Le prime avranno per soggetto La dame aux camelias e Carmen su scenari che fece Falena e che trasse dai romanzi e non dalle produzioni teatrali. Fino a quando non sarà pronta la sede di Roma faranno queste films a Bologna, e vi prenderanno parte tutta una schiera di egregi artisti.

Agosto 1909. Garavaglia, la Mariani e la Lepanto cinematografate.

La filiale italiana della grande casa cinematografica Pathé a iniziato i suoi lavori a Bologna; e dal prossimo ottobre li proseguirà a Roma, dove sarà costruito un apposito teatro di posa.

Le films saranno poi confezionate dalla casa centrale di Parigi.

I primi esperimenti compiuti a Bologna hanno dato un ottimo risultato. Sono stati eseguiti, fra l’altro, l’Otello protagonista Ferruccio Garavaglia; la Signora dalle camelie; un’azione comica (soggetto parigino) con Teresa Mariani; e la Carmen con Vittoria Lepanto. Altri artisti nostri saranno invitati a posare, per la riproduzione di soggetti noti e originali. Le pose è superfluo dirlo, sono pagate profumatamente.

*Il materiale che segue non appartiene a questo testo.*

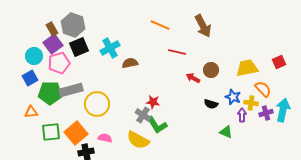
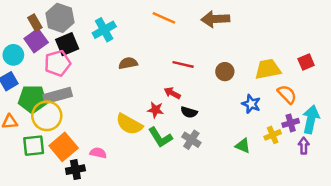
brown arrow: (203, 26) -> (215, 19), turned 115
cyan cross: (110, 48) -> (104, 30), moved
red line: (177, 52) -> (183, 64), moved
pink pentagon: (59, 63) -> (58, 63), moved
red arrow: (193, 78) -> (172, 93), moved
yellow cross: (251, 103) -> (273, 135), moved, turned -32
yellow circle: (97, 104) -> (47, 116), moved
black semicircle: (211, 104) -> (189, 112), moved
gray cross: (143, 115) -> (191, 140), moved
purple arrow: (242, 115) -> (304, 146), moved
yellow semicircle: (138, 140) -> (129, 124), moved

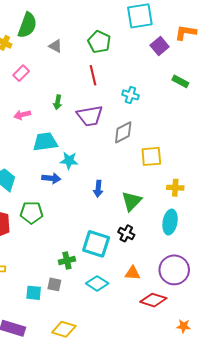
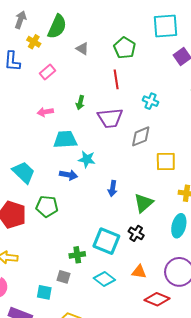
cyan square: (34, 293) -> (44, 292), moved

La nuova compagnia Capelli, Spano, Nepoti, di cui sarà attrazione principale Vittoria Lepanto, dopo una serie di prove, inizierà ai primi di settembre il suo giro artistico. Il primo debutto avverrà probabilmente a Ravenna. A quanto pare i proprietari di teatro hanno molta fiducia nel successo della nuova compagnia, essa ha già assicurato un gran numero di piazze. E da per tutto ha avuto assicurazioni variabili dalle 300 alle 350 lire per sera. La Lepanto avrà ad latere la signora Zanchi. La compagnia si presenta con largo repertorio.